In its submission, CFJ stressed that Sudan remains affected by ongoing armed conflict, active hostilities, fragmented territorial control and severe humanitarian constraints. Accordingly, any early recovery, service-restoration, return-planning or reconstruction-related measure must be guided by international human rights law, international humanitarian law, the Guiding Principles on Internal Displacement, and the principle that durable solutions must be safe, voluntary, informed and dignified.
Drawing on its monitoring and documentation work, CFJ highlighted that between March 2026 and 24 May 2026 it monitored 13,828 violations in Sudan, including 13,191 violations related to forced displacement, 149 civilian deaths caused by bombing, 45 arbitrary detention cases and 24 enforced disappearance cases.
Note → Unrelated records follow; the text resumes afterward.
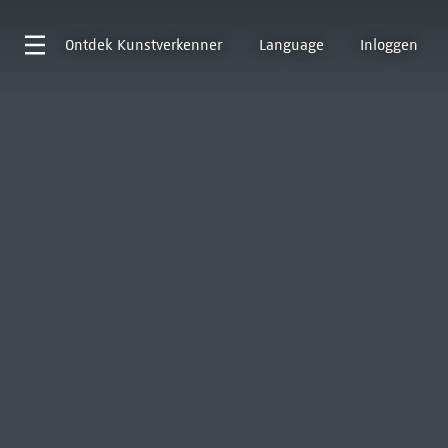
Ontdek
Kunstverkenner
Language
Inloggen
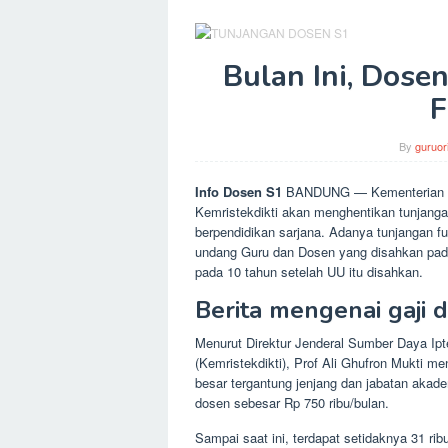
Bulan Ini, Dose
F
By
guruor
Info Dosen S1
BANDUNG — Kementerian Ris
Kemristekdikti akan menghentikan tunjanga
berpendidikan sarjana. Adanya tunjangan f
undang Guru dan Dosen yang disahkan pada
pada 10 tahun setelah UU itu disahkan.
Berita mengenai gaji 
Menurut Direktur Jenderal Sumber Daya Ipt
(Kemristekdikti), Prof Ali Ghufron Mukti me
besar tergantung jenjang dan jabatan akade
dosen sebesar Rp 750 ribu/bulan.
Sampai saat ini, terdapat setidaknya 31 ri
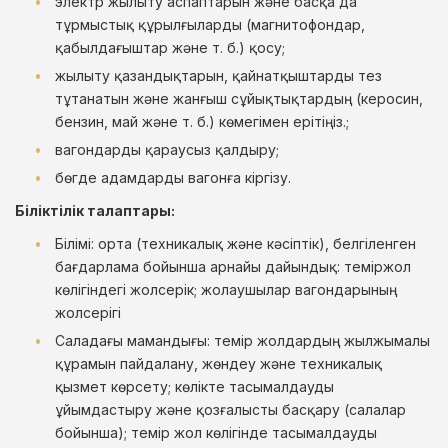
электр жылыту аспаптарын және басқа да
тұрмыстық құрылғыларды (магнитофондар,
қабылдағыштар және т. б.) қосу;
жылыту қазандықтарын, қайнатқыштарды тез
тұтанатын және жанғыш сұйықтықтардың (керосин,
бензин, май және т. б.) көмегімен ерітіңіз.;
вагондарды қараусыз қалдыру;
бөгде адамдарды вагонға кіргізу.
Біліктілік талаптары:
Білімі: орта (техникалық және кәсіптік), белгіленген
бағдарлама бойынша арнайы дайындық: теміржол
көлігіндегі жолсерік; жолаушылар вагондарының
жолсерігі
Саладағы мамандығы: темір жолдардың жылжымалы
құрамын пайдалану, жөндеу және техникалық
қызмет көрсету; көлікте тасымалдауды
ұйымдастыру және қозғалысты басқару (салалар
бойынша); темір жол көлігінде тасымалдауды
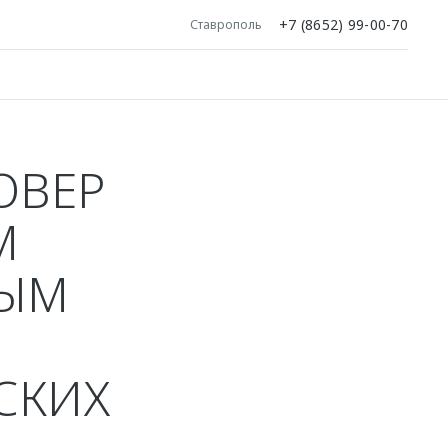
+7 (8652) 99-00-70
Ставрополь
ОВЕР
М
НЫМ
СКИХ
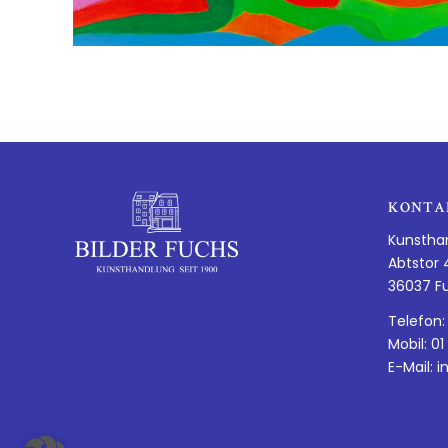
KONTA
Kunstha
Abtstor 
36037 F
Telefon:
Mobil: 01
E-Mail:
i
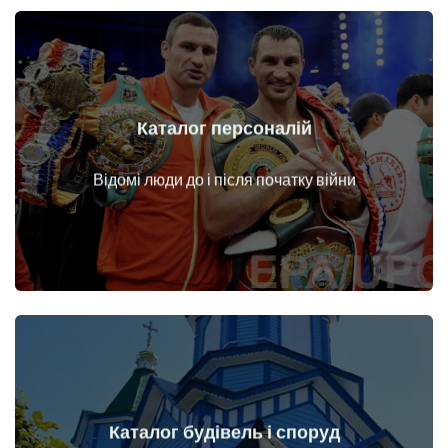
Каталог персоналій
Докладніше
Особи до і після початку війни
Відомі люди до і після початку війни
Каталог будівель і споруд
Докладніше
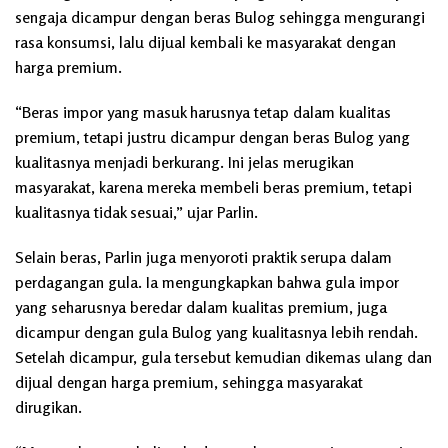
sengaja dicampur dengan beras Bulog sehingga mengurangi
rasa konsumsi, lalu dijual kembali ke masyarakat dengan
harga premium.
“Beras impor yang masuk harusnya tetap dalam kualitas
premium, tetapi justru dicampur dengan beras Bulog yang
kualitasnya menjadi berkurang. Ini jelas merugikan
masyarakat, karena mereka membeli beras premium, tetapi
kualitasnya tidak sesuai,” ujar Parlin.
Selain beras, Parlin juga menyoroti praktik serupa dalam
perdagangan gula. Ia mengungkapkan bahwa gula impor
yang seharusnya beredar dalam kualitas premium, juga
dicampur dengan gula Bulog yang kualitasnya lebih rendah.
Setelah dicampur, gula tersebut kemudian dikemas ulang dan
dijual dengan harga premium, sehingga masyarakat
dirugikan.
“Reconstruction in Sudan cannot be treated as a purely technical or infrastructure-driven process. For displaced communities, it is inseparable from protection, accountability, housing, land and property rights, civil documentation, reparations and guarantees of non-recurrence. Without these safeguards, reconstruction-related measures risk enabling unsafe return, renewed displacement, dispossession and impunity.” Said Usame Mehmetoglu, Regional Officer at CFJ
CFJ called on States, donors, international organizations and development actors to ensure that reconstruction financing and early recovery measures are subject to strict human rights due diligence, independent monitoring and meaningful participation by IDPs, returnees, host communities, survivors and Sudanese civil society. CFJ further emphasized that return must not be treated as the automatic or preferred durable solution, and that IDPs must be able to choose freely between voluntary return, local integration or settlement elsewhere in Sudan.
The submission also underlined the importance of the Banjul Joint Declaration on Sudan, adopted by the African Commission on Human and Peoples’ Rights Joint Fact-Finding Mission on Sudan and the UN Independent International Fact-Finding Mission for the Sudan, as a key framework for civilian protection, humanitarian access, accountability, justice, evidence preservation and support to survivors.